In 18th-century Brooklyn, Prue Winship dreams big. After inheriting a successful gin distillery from her father, Prue—at a time when women were not yet considered citizens—envisions a suspension bridge that will cross the East River and connect Brooklyn and Manhattan, a dream that holds allure and spiritual significance for her. (The bridge is not, in fact, the Brooklyn Bridge, which opened in 1883, but the never-built Flying Pendant Lever Bridge, designed in 1811.) Dedicating herself to the project, Prue involves her husband and sisters—one of whom she cursed at birth—in one of the world’s most ambitious public-works projects to date. Confronting engineering obstacles and gender restrictions, Prue sacrifices everything—including her relationships, happiness, and emotional well-being—to watch her extraordinary vision begin to take shape.
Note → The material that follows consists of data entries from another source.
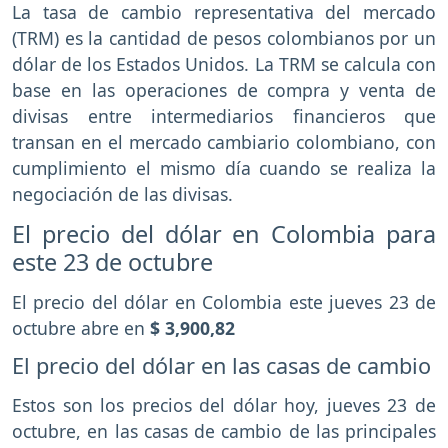
La tasa de cambio representativa del mercado
(TRM) es la cantidad de pesos colombianos por un
dólar de los Estados Unidos. La TRM se calcula con
base en las operaciones de compra y venta de
divisas entre intermediarios financieros que
transan en el mercado cambiario colombiano, con
cumplimiento el mismo día cuando se realiza la
negociación de las divisas.
El precio del dólar en Colombia para
este 23 de octubre
El precio del dólar en Colombia este jueves 23 de
octubre abre en
$ 3,900,82
El precio del dólar en las casas de cambio
Estos son los precios del dólar hoy, jueves 23 de
octubre, en las casas de cambio de las principales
Farrar, Straus and Giroux. 478 pages. $25. ISBN: 0374116903
Detroit Free Press
"The result is a novel as transporting as Yves Gundron, but all the more remarkably so for being virtually without any tricks of narrative. This time, Barton’s delicately realistic prose soars alone, illuminating the shadows within a heart." Marta Salij
Los Angeles Times
"Make no mistake—this is not a book about history but a novel set in the past. … Emily Barton has taken an elegant way with questions of thought-provoking substance and has made a very fine and satisfying novel." Tim Rutten
San Diego Union-Tribune
"It is here, in the exacting description of bridge-building and the workings of the distillery, in the resonance of the language to its time and the authenticity and authority of the small details, that we come to know the immense range of the author’s mind. … When Barton, a young writer still, turns her prodigious mind and talents to the contemporary world, it will be something to see." Julie Brickman
Christian Science Monitor
"Readers used to four-page chapters and breathless narration should take a deep breath, slow down, and smell the lavender and anise. … The leisurely pace evaporates near the novel’s end, when calamities come thick and fast—so fast that the ending could use another 30 pages to balance the weight of them." Yvonne Zipp
"The fictional bridge simply seems too big a factor to lie. … These, then, are the rewards of reading Brookland: a thoroughly believable immersion in the daily life of Brooklyn of the late 1700s and early 1800s; an entertaining introduction to three sisters who could set the notion of early American womanhood on its ear; and the unconvincing fable of a bridge that never was." Jeanne A. LeBlanc
San Francisco Chronicle
"Losing the grip of her novel’s promising narrative, Barton squanders its energy, resulting in little more than a half-built bridge to nowhere." Saul Austerlitz
After the highly acclaimed The Testament of Yves Gundron (2000) comes an epic novel that captures the sights, smells, and visions of 18th-century Brooklyn. Told mostly through Prue’s letters to her married daughter, Brookland imagines a world where personal drama, romance, family relationships, and tragedy play out against the construction of a fictional bridge. Barton possesses a rich imagination, and the heroic, prefeminist Prue captivated all critics. A few noted that Barton plays too loose and fast with history and that the last third of the novel fails to satisfy. The overall verdict: Barton is a talented writer to watch.
Also by the Author
The Testament of Yves Gundron (2000): A medieval farmer reflects on how the harness—and an encounter with a 20th-century anthropologist—changed his and his village’s values and lives.